(YOUR ASSIGNMENT): Reading down the listing below, count the lines where the word "Nettoumsatzes" shows up, then give only that count.

(MATERIAL PROVIDED):
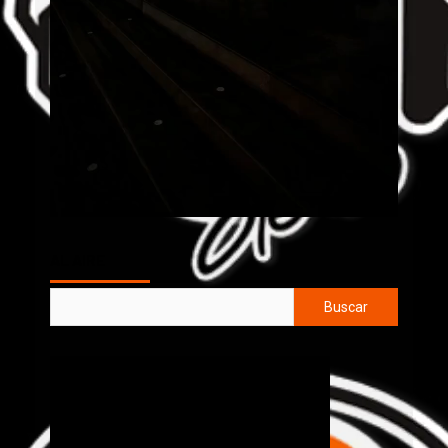
AL AIRE
Buscar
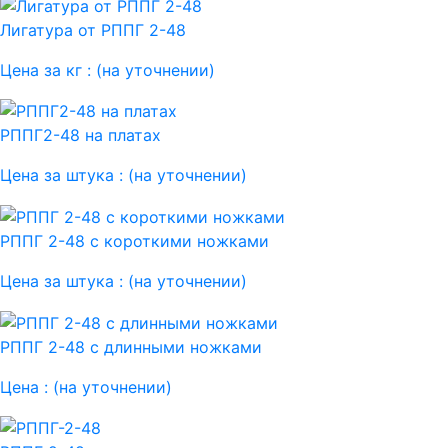
Лигатура от РППГ 2-48
Цена за кг :
(на уточнении)
РППГ2-48 на платах
Цена за штука :
(на уточнении)
РППГ 2-48 с короткими ножками
Цена за штука :
(на уточнении)
РППГ 2-48 с длинными ножками
Цена :
(на уточнении)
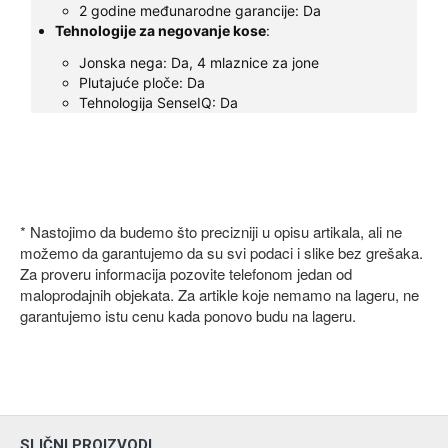
2 godine međunarodne garancije: Da
Tehnologije za negovanje kose
:
Jonska nega: Da, 4 mlaznice za jone
Plutajuće ploče: Da
Tehnologija SenseIQ: Da
* Nastojimo da budemo što precizniji u opisu artikala, ali ne
možemo da garantujemo da su svi podaci i slike bez grešaka.
Za proveru informacija pozovite telefonom jedan od
maloprodajnih objekata. Za artikle koje nemamo na lageru, ne
garantujemo istu cenu kada ponovo budu na lageru.
SLIČNI PROIZVODI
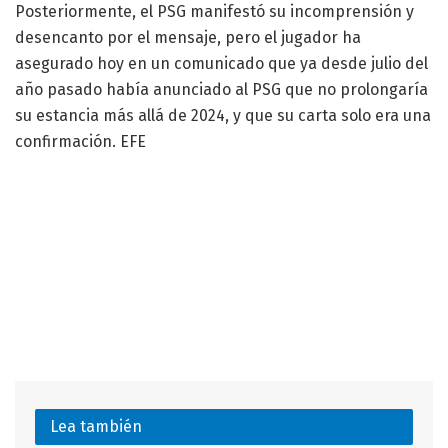
Posteriormente, el PSG manifestó su incomprensión y
desencanto por el mensaje, pero el jugador ha
asegurado hoy en un comunicado que ya desde julio del
año pasado había anunciado al PSG que no prolongaría
su estancia más allá de 2024, y que su carta solo era una
confirmación. EFE
Lea también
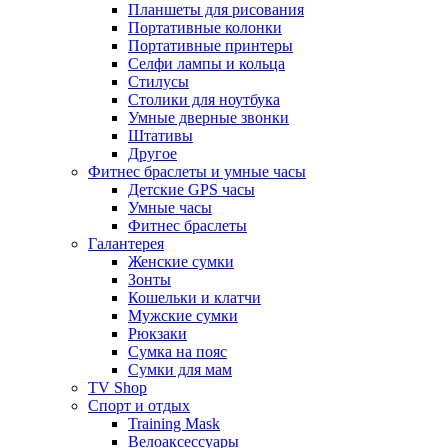
Планшеты для рисования
Портативные колонки
Портативные принтеры
Селфи лампы и кольца
Стилусы
Столики для ноутбука
Умные дверные звонки
Штативы
Другое
Фитнес браслеты и умные часы
Детские GPS часы
Умные часы
Фитнес браслеты
Галантерея
Женские сумки
Зонты
Кошельки и клатчи
Мужские сумки
Рюкзаки
Сумка на пояс
Сумки для мам
TV Shop
Спорт и отдых
Training Mask
Велоаксессуары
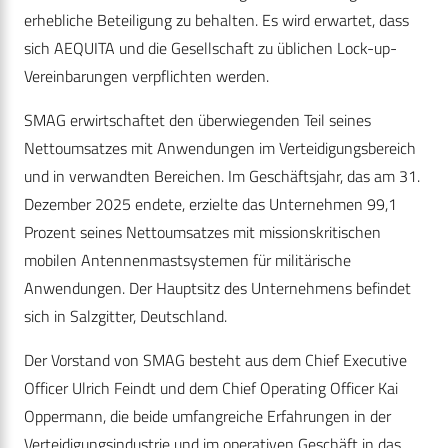
erhebliche Beteiligung zu behalten. Es wird erwartet, dass
sich AEQUITA und die Gesellschaft zu üblichen Lock-up-
Vereinbarungen verpflichten werden.
SMAG erwirtschaftet den überwiegenden Teil seines
Nettoumsatzes mit Anwendungen im Verteidigungsbereich
und in verwandten Bereichen. Im Geschäftsjahr, das am 31.
Dezember 2025 endete, erzielte das Unternehmen 99,1
Prozent seines Nettoumsatzes mit missionskritischen
mobilen Antennenmastsystemen für militärische
Anwendungen. Der Hauptsitz des Unternehmens befindet
sich in Salzgitter, Deutschland.
Der Vorstand von SMAG besteht aus dem Chief Executive
Officer Ulrich Feindt und dem Chief Operating Officer Kai
Oppermann, die beide umfangreiche Erfahrungen in der
Verteidigungsindustrie und im operativen Geschäft in das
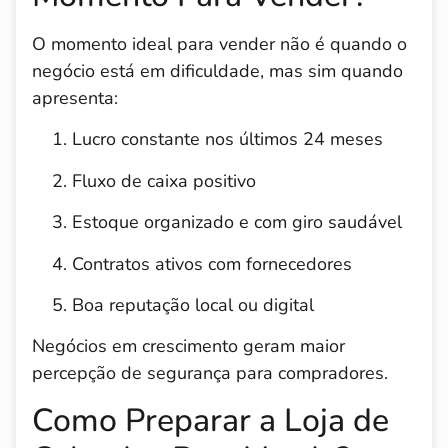
O momento ideal para vender não é quando o
negócio está em dificuldade, mas sim quando
apresenta:
Lucro constante nos últimos 24 meses
Fluxo de caixa positivo
Estoque organizado e com giro saudável
Contratos ativos com fornecedores
Boa reputação local ou digital
Negócios em crescimento geram maior
percepção de segurança para compradores.
Como Preparar a Loja de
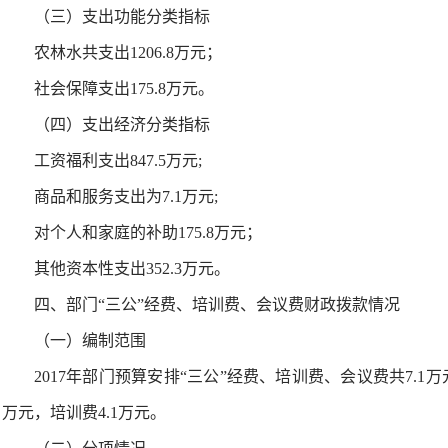
（三）支出功能分类指标
农林水共支出1206.8万元；
社会保障支出175.8万元。
（四）支出经济分类指标
工资福利支出847.5万元;
商品和服务支出为7.1万元;
对个人和家庭的补助175.8万元；
其他资本性支出352.3万元。
四、部门“三公”经费、培训费、会议费财政拨款情况
（一）编制范围
2017年部门预算安排“三公”经费、培训费、会议费共7.1万
万元，培训费4.1万元。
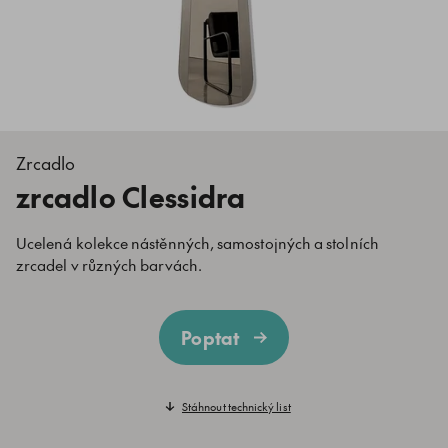
Zrcadlo
zrcadlo Clessidra
Ucelená kolekce nástěnných, samostojných a stolních
zrcadel v různých barvách.
Poptat
Stáhnout technický list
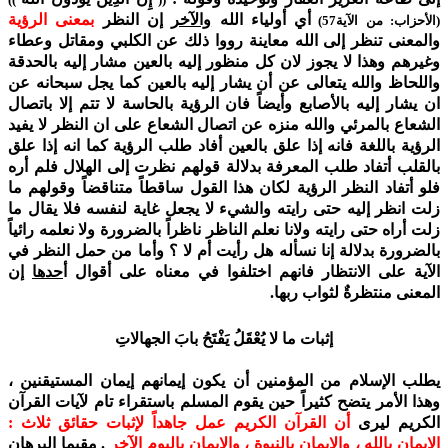
أي أولياء الله
والآخر
إن النظر
ب
م
عنى الرؤية
(الأحزاب: من الآية57)
والمعنى تنظر إلى الله معاينة رووا ذلك عن الكلبي ومقاتل وعطاء
وغيرهم وهذا لا يجوز لان كل منظور إليه بالعين مشار إليه بالحدقة
واللحاظ والله يتعالى عن أن يشار إليه بالعين كما يجل سبحانه عن
ان يشار إليه بالأصابع وأيضاً فان الرؤية بالحاسة لا تتم إلا باتصال
الشعاع بالمرئي والله منزه عن اتصال الشعاع على ان النظر لا يفيد
الرؤية باللغة فانه إذا علق بالعين أفاد طلب الرؤية كما انه إذا علق
بالقلب أتفاد طلب المعرفة بدلالة قولهم نظرت إلى الهلال فلم أره
فلو أتفاد النظر الرؤية لكان هذا القول ساقطاً متناقضاً وقولهم ما
زلت انظر إليه حتى رايته والشيء لا يجعل غاية لنفسه فلا يقال ما
زلت أراه حتى رايته ولانا نعلم الناظر ناظراً بالضرورة ولا نعلمه رائياً
بالضرورة بدلالة إنا نسأله هل رأيت أم لا ؟ وأما من حمل النظر في
الآية على الانتظار فانهم اختلفوا في معناه على أقوال أ
حدها
إن
المعنى منتظرةٌ لثواب ربها.
إثبات ما لا يُعْقَلُ يَفْتَحُ بابَ الجهالاتِ
يطلب الإسلام من المؤمنين أن يكون إيمانهم إيمان المستيقنين ،
وهذا الأمر يتضح كثيراً حين يقوم المسلم باستقراء تام لآيات القرآن
الكريم ليرى
أن القرآن الكريم عمل جاهداً لإثبات حقائق ثلاث :
الإيمان بالله ، والإيمان بالنبوة ، والإيمان باليوم الآخر
. مقيما البرهان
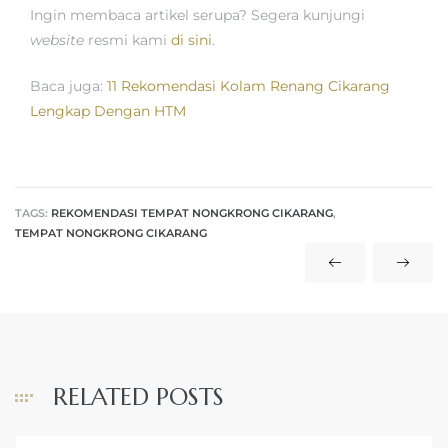
Ingin membaca artikel serupa? Segera kunjungi
website
resmi kami
di sini
.
Baca juga:
11 Rekomendasi Kolam Renang Cikarang
Lengkap Dengan HTM
TAGS:
REKOMENDASI TEMPAT NONGKRONG CIKARANG
,
TEMPAT NONGKRONG CIKARANG
RELATED POSTS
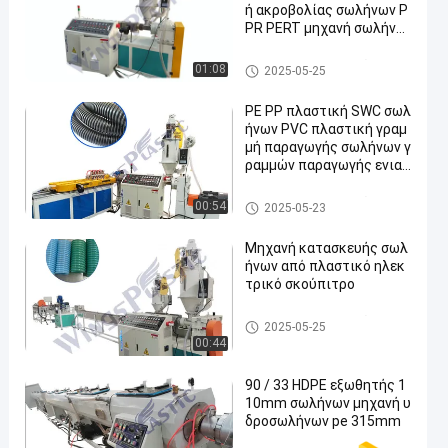
ή ακροβολίας σωλήνων P
PR PERT μηχανή σωλήνω
ν νερού αερίου
Πλαστική γραμμή εξώθησης
01:08
2025-05-25
σωλήνων
PE PP πλαστική SWC σωλ
ήνων PVC πλαστική γραμ
μή παραγωγής σωλήνων γ
ραμμών παραγωγής ενιαί
α ζαρωμένη τοίχος
Πλαστική γραμμή εξώθησης
00:54
2025-05-23
σωλήνων
Μηχανή κατασκευής σωλ
ήνων από πλαστικό ηλεκ
τρικό σκούπιτρο
Πλαστική γραμμή εξώθησης
2025-05-25
σωλήνων
00:44
90 / 33 HDPE εξωθητής 1
10mm σωλήνων μηχανή υ
δροσωλήνων pe 315mm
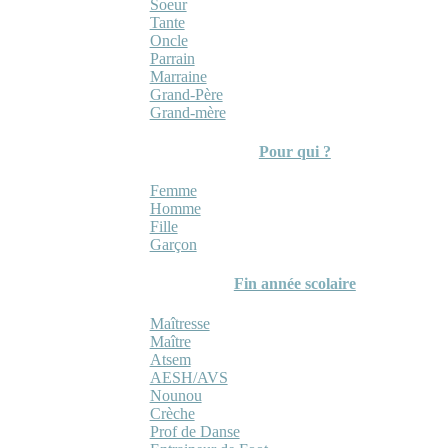
Soeur
Tante
Oncle
Parrain
Marraine
Grand-Père
Grand-mère
Pour qui ?
Femme
Homme
Fille
Garçon
Fin année scolaire
Maîtresse
Maître
Atsem
AESH/AVS
Nounou
Crèche
Prof de Danse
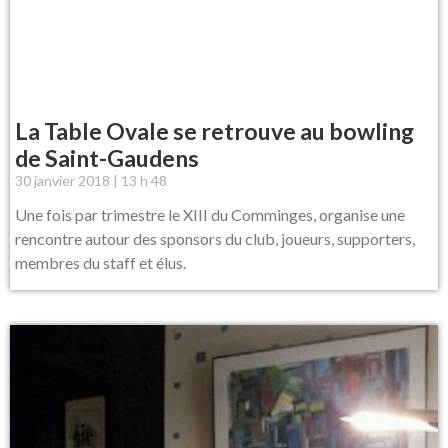
La Table Ovale se retrouve au bowling
de Saint-Gaudens
30 janvier 2018
13 h 48
Une fois par trimestre le XIII du Comminges, organise une
rencontre autour des sponsors du club, joueurs, supporters,
membres du staff et élus.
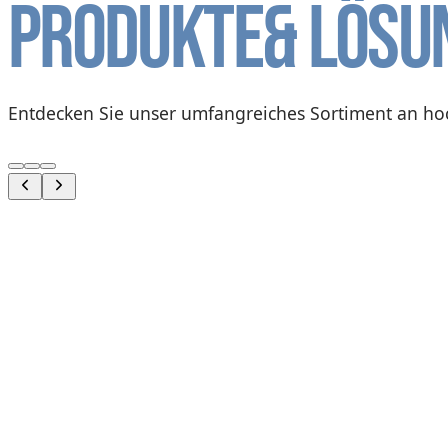
Produkte
& Lösu
Entdecken Sie unser umfangreiches Sortiment an ho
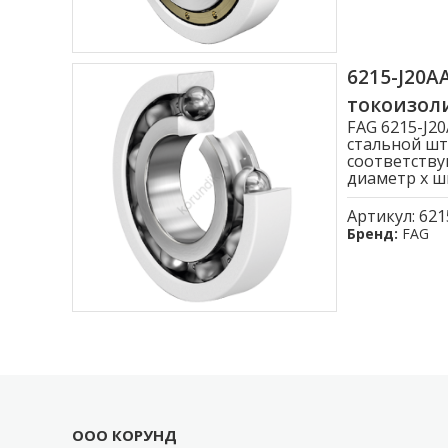
6215-J20
токоизо
FAG 6215-J
стальной шт
соответству
диаметр x ши
Артикул:
621
Бренд:
FAG
ООО КОРУНД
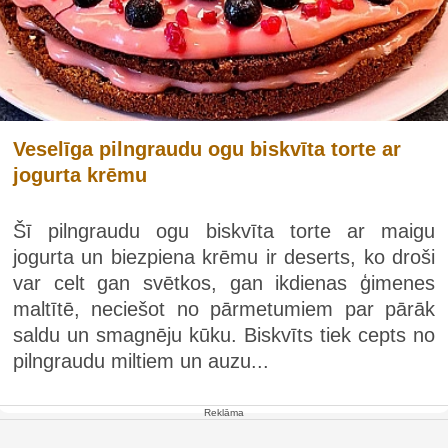
Veselīga pilngraudu ogu biskvīta torte ar
jogurta krēmu
Šī pilngraudu ogu biskvīta torte ar maigu
jogurta un biezpiena krēmu ir deserts, ko droši
var celt gan svētkos, gan ikdienas ģimenes
maltītē, neciešot no pārmetumiem par pārāk
saldu un smagnēju kūku. Biskvīts tiek cepts no
pilngraudu miltiem un auzu...
Reklāma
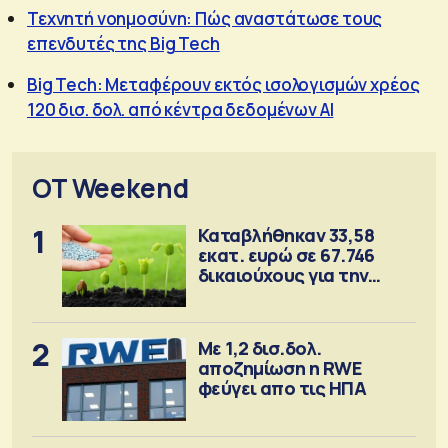
Τεχνητή νοημοσύνη: Πώς αναστάτωσε τους
επενδυτές της Big Tech
Big Tech: Μεταφέρουν εκτός ισολογισμών χρέος
120 δισ. δολ. από κέντρα δεδομένων ΑΙ
OT Weekend
1
Καταβλήθηκαν 33,58
εκατ. ευρώ σε 67.746
δικαιούχους για την
αγορά λιπασμάτων
2
Με 1,2 δισ.δολ.
αποζημίωση η RWE
φεύγει απο τις ΗΠΑ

(SOLUTION FOR THIS PROBLEM): 2